The most important lesson was that education managers should have backups of everything at another location. The documentation wasn’t the only casualty of the fire. Newton also lost most of her educational materials.
"I lost my master book for orientation, but I called the two people who had been through orientation most recently, and I had them bring their books in so I could copy those," she says.
"Also, I’ve lost some of the training records, but we just decided we’re going to go forward with what we have," Newton adds.
Fran topples homes, but a hospice survives
Lower Cape Fear Hospice, based in Wilmington, NC, also faced a disaster last year. Hurricane Fran struck the North Carolina coastline in September, smashing homes, flooding neighborhoods, and disrupting power and business. But the agency was well prepared for Fran’s 150-mile-per-hour winds because they had been through a scary trial run during Tropical Storm Bertha six weeks earlier.
"From the minute there was any possibility that Fran was heading in this direction, we began to do education with patients and families," says Ellen Cameron, MSW, CCSW, director of regional operations and director of family counseling services for the hospice that covers all of southeastern North Carolina.
Lower Cape Fear Hospice’s staff contacted all patients to find out where they would be and how they could be reached by telephone when they evacuated their homes. "We also reminded patients of emergency radio stations that would give information about hurricanes," Cameron adds. (See Tips on what to do when disaster strikes, p. 47.)
Fortunately, the hospice’s buildings were unharmed by the storm, but it did force the staff to take an unplanned break from preparing for a Joint Commission survey, which was scheduled for two weeks after Fran’s landfall.
"They did call to see if we wanted to delay it, but we went ahead with our survey, and we got the accreditation," recalls Joanne Paulin, Lower Cape Fear Hospice’s director of human resources.
Several weeks later, the hospice held an all-day staff retreat at which the management gave employees certificates called "survival awards," in honor of their "surviving the incredible stress of the Joint Commission and Hurricane Fran," Paulin says.
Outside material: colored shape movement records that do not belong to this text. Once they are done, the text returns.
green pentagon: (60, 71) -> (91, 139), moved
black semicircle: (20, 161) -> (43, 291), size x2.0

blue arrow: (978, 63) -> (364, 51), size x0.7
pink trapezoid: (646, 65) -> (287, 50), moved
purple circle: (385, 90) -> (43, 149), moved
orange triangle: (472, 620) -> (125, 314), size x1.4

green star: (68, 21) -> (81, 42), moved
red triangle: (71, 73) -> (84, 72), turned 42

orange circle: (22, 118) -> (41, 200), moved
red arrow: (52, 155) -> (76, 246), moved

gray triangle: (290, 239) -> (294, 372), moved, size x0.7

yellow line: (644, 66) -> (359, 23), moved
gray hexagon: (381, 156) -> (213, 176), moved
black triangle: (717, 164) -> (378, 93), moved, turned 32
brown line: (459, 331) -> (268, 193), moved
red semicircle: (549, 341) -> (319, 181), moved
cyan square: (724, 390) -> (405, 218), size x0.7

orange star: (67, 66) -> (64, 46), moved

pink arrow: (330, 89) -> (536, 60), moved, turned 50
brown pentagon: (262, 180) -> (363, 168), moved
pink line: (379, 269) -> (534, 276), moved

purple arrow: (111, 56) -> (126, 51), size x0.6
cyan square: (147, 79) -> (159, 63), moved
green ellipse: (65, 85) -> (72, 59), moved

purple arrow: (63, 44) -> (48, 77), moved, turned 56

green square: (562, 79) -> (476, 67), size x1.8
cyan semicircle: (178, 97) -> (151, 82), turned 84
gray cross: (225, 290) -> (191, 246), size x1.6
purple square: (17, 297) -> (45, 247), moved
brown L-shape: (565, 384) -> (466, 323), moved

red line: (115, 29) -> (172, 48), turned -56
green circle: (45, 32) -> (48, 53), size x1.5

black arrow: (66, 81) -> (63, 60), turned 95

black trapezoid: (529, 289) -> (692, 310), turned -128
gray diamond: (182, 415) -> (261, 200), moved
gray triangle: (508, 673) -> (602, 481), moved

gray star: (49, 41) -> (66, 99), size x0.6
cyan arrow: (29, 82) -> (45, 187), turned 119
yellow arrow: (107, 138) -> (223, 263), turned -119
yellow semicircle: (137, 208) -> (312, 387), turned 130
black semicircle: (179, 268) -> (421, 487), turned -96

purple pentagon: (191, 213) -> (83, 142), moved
Earthquake rattles California patients
Hurricane disasters might offer the best opportunity for planning because areas usually have several days of warnings, but one disaster that can never be predicted — an earthquake — rocked a San Jose agency’s service area in 1989.
"Most of our patients were fine, but the ones who lived near the Santa Cruz mountains were the most affected by the last earthquake," says Jane Hoffmann, RN, MS, education coordinator of Columbia Homecare and Hospice of San Jose, CA, a full-service agency that covers several counties in the South Bay area near San Francisco.
"Some patients had to move and stay with relatives," she adds.
Hoffmann says she routinely teaches staff about earthquake safety and how they can make a patient safe. "We tell the staff to make sure the patient is all right, and then they should go home, and as soon as communication is available, they should call the office."
The agency identifies patients who would need service immediately or within 24 hours, patients who can wait up to 72 hours, and patients who are relatively stable and can wait until their next regularly scheduled visit. This way the agency knows exactly which patients to call first when the earthquake hits.
"After the last big earthquake, by the next day, the phone service was restored to almost every area, and we just called all our patients to identify their needs," Hoffmann recounts.